● **DATASET CONTENT**
════════════════════
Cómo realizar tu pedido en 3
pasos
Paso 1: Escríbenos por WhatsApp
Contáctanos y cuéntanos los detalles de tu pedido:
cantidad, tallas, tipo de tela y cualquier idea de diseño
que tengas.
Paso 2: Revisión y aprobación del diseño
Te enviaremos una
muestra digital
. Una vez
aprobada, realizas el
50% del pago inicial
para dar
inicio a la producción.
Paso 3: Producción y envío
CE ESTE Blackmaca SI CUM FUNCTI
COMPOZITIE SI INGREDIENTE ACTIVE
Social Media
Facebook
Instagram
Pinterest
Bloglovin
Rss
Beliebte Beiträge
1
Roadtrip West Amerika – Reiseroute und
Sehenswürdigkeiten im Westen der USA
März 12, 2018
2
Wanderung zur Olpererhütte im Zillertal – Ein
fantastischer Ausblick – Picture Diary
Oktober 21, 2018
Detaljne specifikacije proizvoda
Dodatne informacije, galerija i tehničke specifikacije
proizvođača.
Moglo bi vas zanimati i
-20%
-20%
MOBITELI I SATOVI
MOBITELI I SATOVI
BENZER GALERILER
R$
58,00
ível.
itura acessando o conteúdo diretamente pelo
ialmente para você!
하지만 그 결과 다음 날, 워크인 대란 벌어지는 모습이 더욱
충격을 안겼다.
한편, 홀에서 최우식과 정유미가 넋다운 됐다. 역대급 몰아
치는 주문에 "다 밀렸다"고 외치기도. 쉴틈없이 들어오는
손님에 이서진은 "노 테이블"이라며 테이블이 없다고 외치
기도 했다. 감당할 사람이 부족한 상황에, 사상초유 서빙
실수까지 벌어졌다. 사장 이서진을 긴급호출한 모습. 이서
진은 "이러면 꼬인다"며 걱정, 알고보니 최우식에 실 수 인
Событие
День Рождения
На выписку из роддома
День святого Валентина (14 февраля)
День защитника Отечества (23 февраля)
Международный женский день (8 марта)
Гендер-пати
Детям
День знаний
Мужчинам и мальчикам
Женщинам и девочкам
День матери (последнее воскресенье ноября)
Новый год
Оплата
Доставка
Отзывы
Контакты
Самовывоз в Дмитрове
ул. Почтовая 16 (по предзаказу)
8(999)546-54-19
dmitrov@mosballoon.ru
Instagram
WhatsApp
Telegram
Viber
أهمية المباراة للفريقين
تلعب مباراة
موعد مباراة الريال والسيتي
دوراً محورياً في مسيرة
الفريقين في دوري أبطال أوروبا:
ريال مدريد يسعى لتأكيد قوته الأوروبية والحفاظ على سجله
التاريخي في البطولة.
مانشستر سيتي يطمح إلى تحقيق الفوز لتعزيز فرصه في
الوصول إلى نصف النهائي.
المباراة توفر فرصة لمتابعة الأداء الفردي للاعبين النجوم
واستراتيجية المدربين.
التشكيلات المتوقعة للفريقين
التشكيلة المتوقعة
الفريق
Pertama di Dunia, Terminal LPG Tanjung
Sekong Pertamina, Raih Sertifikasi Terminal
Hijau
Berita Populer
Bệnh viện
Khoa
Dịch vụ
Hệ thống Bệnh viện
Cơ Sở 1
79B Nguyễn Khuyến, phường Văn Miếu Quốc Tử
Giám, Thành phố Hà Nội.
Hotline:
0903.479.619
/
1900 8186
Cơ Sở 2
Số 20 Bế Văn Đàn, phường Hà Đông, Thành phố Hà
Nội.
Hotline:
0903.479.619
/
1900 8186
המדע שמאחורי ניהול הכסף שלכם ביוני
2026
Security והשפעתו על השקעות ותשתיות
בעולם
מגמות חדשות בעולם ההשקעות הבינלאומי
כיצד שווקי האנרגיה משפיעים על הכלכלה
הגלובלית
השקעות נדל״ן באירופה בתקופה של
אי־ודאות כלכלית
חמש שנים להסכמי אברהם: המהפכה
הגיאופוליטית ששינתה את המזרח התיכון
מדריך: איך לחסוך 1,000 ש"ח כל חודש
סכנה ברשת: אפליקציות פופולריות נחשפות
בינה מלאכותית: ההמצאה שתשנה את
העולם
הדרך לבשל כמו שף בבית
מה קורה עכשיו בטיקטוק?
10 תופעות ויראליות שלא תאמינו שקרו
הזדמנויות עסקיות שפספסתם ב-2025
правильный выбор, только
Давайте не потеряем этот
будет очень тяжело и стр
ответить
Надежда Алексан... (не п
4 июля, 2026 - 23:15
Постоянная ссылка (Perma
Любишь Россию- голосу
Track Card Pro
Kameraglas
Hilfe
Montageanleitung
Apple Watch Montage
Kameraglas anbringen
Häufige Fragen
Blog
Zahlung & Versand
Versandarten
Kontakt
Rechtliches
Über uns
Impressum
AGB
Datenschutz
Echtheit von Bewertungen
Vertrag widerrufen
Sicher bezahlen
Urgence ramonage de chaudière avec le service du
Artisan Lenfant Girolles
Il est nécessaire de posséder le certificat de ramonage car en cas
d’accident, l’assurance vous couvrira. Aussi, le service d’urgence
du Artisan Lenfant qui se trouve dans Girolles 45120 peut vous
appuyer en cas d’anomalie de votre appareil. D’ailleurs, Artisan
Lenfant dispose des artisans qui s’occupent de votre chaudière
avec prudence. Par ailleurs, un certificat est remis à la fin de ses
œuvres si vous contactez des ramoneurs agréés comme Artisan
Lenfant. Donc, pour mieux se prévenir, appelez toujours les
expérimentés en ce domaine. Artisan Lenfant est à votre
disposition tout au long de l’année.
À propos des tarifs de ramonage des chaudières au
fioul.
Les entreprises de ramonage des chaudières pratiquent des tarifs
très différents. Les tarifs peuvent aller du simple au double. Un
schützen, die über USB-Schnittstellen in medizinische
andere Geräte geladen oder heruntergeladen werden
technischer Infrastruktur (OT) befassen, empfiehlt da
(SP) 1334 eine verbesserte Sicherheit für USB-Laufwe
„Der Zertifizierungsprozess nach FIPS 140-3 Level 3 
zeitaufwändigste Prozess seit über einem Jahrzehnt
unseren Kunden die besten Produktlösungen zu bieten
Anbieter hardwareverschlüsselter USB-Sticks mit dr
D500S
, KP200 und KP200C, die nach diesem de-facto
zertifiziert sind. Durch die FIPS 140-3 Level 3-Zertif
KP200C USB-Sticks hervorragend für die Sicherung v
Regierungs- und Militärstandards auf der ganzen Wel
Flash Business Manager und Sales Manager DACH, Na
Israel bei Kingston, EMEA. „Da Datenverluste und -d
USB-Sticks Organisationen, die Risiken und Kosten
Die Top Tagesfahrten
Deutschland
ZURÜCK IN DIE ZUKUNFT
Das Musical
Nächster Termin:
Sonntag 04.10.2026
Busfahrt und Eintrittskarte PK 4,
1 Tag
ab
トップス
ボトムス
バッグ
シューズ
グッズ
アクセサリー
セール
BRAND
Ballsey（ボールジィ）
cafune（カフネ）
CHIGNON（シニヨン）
════════════════════
● **WORK TO BE COMPLETED**
Reproduce exactly the section above that begins at the line containing "Apple Watch Montage" and ends at the line containing "très différents. Les", leaving out all other lines.

● **WRITTEN SOLUTION**
Apple Watch Montage
Kameraglas anbringen
Häufige Fragen
Blog
Zahlung & Versand
Versandarten
Kontakt
Rechtliches
Über uns
Impressum
AGB
Datenschutz
Echtheit von Bewertungen
Vertrag widerrufen
Sicher bezahlen
Urgence ramonage de chaudière avec le service du
Artisan Lenfant Girolles
Il est nécessaire de posséder le certificat de ramonage car en cas
d’accident, l’assurance vous couvrira. Aussi, le service d’urgence
du Artisan Lenfant qui se trouve dans Girolles 45120 peut vous
appuyer en cas d’anomalie de votre appareil. D’ailleurs, Artisan
Lenfant dispose des artisans qui s’occupent de votre chaudière
avec prudence. Par ailleurs, un certificat est remis à la fin de ses
œuvres si vous contactez des ramoneurs agréés comme Artisan
Lenfant. Donc, pour mieux se prévenir, appelez toujours les
expérimentés en ce domaine. Artisan Lenfant est à votre
disposition tout au long de l’année.
À propos des tarifs de ramonage des chaudières au
fioul.
Les entreprises de ramonage des chaudières pratiquent des tarifs
très différents. Les tarifs peuvent aller du simple au double. Un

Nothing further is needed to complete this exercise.